Wednesday, April 18, 2018

Dyer on the 21st century crisis of mass unemployment

I believe this is true — though I’d be more confident if one of my favorite economists thought this was plausible (emphases mine):

If The Model Is Broken, Fix It | Gwynne Dyer

… The political model of Western-style democracy, which grew up alongside and then within a capitalist economic model, is now broken. Exhibit Number One is Donald Trump, but there’s lots of other evidence too.

One-third of French voters backed Marine Le Pen, a cleaned-up, user-friendly neo-fascist, in last year’s presidential election. In last September’s German election, one-eighth of the electorate voted for Alternative for Germany, a party whose more extreme wing is neo-Nazi – but it is now leads the opposition in the Bundestag, the German parliament.

Last month in Italy, the two biggest parties to emerge from the election were both led by populist rabble-rousers, one from the left and one from the right. Not to mention Brexit in Britain. And in every case the themes that dominated the populists’ rhetoric were racism, nationalism, hostility to immigrants – and jobs.

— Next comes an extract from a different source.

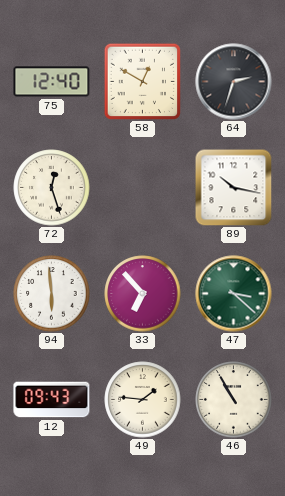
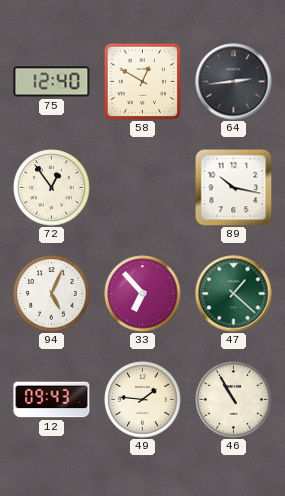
64: 2:33 -> 2:44
72: 12:27 -> 12:54
94: 5:59 -> 5:04
47: 3:22 -> 1:22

Trump rarely talked about anything else during the presidential election campaign: immigrants are stealing the jobs, free-trading American businessmen are exporting the jobs, the foreigners are eating America’s lunch….

Trump may not know a lot, but he knows One Big Thing. We are living in a new era of mass unemployment, and nobody has noticed. As Trump said the night after he won the New Hampshire primary in February 2016: “Don’t believe those phony numbers when you hear 4.9 and 5 percent unemployment. The number’s probably 28, 29, as high as 35. In fact, I even heard recently 42.”

It’s not really 42 percent, but it’s not 4.1 percent (the current official US rate) either. According to Nicholas Eberstadt’s ‘Men Without Work’, the real unemployment rate among American men of prime working age (24-55) – including those who don’t get counted because they have given up looking for work – is 17 percent.

Why didn’t we notice? Because the unemployed weren’t protesting in the streets like they did in the Great Depression of the 1930s, although the rate is getting up to Depression era levels. After the Second World War, all the Western democracies built welfare states, mainly so a new generation of radical populist leaders would not come to power the next time there is mass unemployment.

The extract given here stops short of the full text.